The Russian Energy Minister declared that one of the options to relax the Opec+ cut deal is to return to the pre-agreement levels (October 2016), but Reuters also reported that Opec and its allies are discussing to raise output by one million bpd. JBC energy estimates that the global crude balance in H2 is short of 0.825 mbpd, while Credit Suisse considers that Opec and Russia are likely to be able to add only half a million bpd. Saudi Arabia is deemed to have a spare capacity of two mbpd; however, the required time to bring back this capacity into life remains questionable.
Asian spot LNG prices continued to strengthen last week, gaining more than 20% in the past three weeks and reaching their highest since early February. The prices were supported by a firm demand amid the upcoming summer maintenance season that is expected to limit supply. Demand from Chinese buyers remained firm according to experts, whereas South Korean clients are expected to rebuild their stocks.
While some clients were waiting for prices to drop, they are currently caught short to face the summer cooling demand. However, India seem likely to switch to coal if spot prices remain high. In the US, Henry Hub natural gas futures rose last week by 1%, which was the fourth straight week of gains.

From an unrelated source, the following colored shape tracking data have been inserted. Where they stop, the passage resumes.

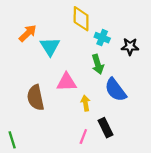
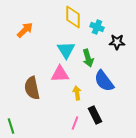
cyan cross: (102, 38) -> (97, 27), moved
cyan triangle: (50, 46) -> (66, 50), moved

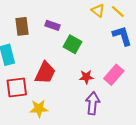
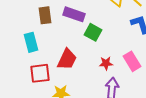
purple rectangle: (53, 25) -> (74, 14), size x1.5
pink rectangle: (114, 75) -> (132, 61), turned -72

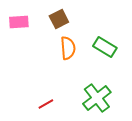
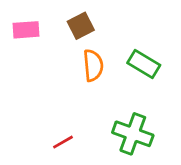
green cross: (97, 98) -> (133, 134), turned -32

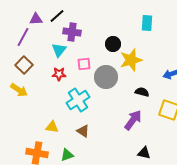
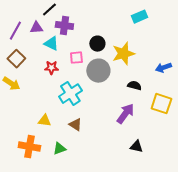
purple triangle: (36, 19) -> (36, 28), moved
cyan rectangle: (147, 23) -> (139, 17), turned 63
black circle: (113, 44) -> (97, 44), moved
cyan triangle: (59, 50) -> (51, 44), turned -42

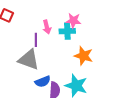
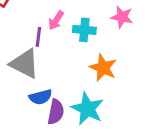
pink star: (73, 21) -> (122, 17), moved
pink arrow: (47, 27) -> (56, 20), turned 40

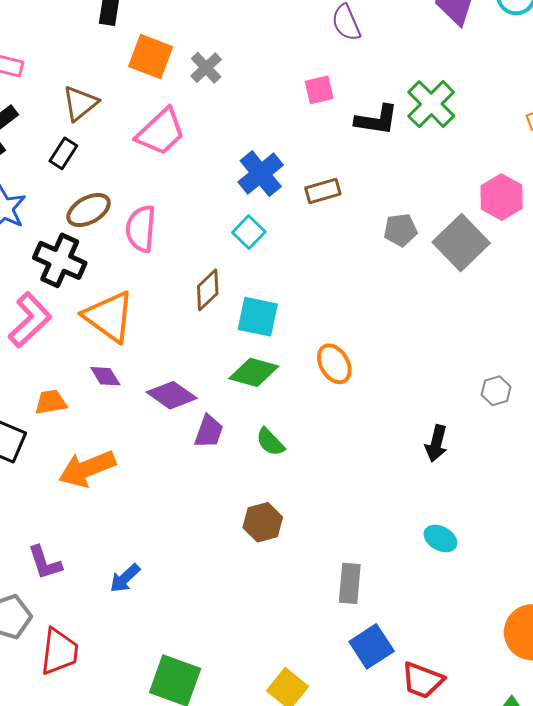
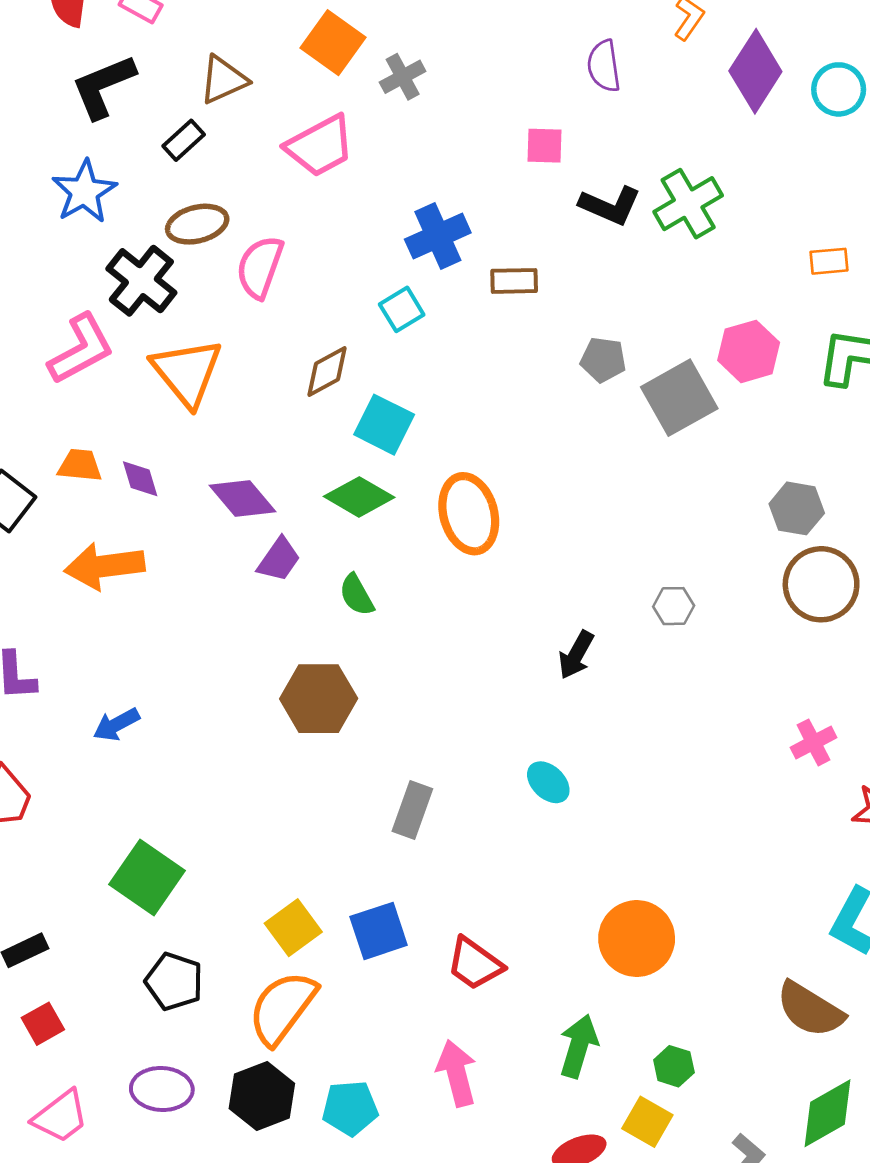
orange ellipse: (334, 364) -> (469, 514), size x1.4
purple diamond: (105, 376) -> (140, 479), moved
brown hexagon: (263, 522) -> (319, 699), size x1.4
blue square: (372, 646) -> (379, 931), moved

The storage builds in the last two weeks are thought to be smaller than usual, which led analysts to believe that the record domestic production will not be enough to replenish stocks to their five-year average, ahead of the winter.
In the coming weeks, demand is forecast to rise on expectations of the ramp up in LNG exports. In the UK, NBP gas futures increased marginally over the week due mainly to outages at several terminals like North Morecambe and Bacton However, the Birtish gas supply system seemed to be well supplied by the end of the week. The author is senior energy researcher at Abdullah bin Hamad Al-Attiyah International Foundation for Energy and Sustainable Development.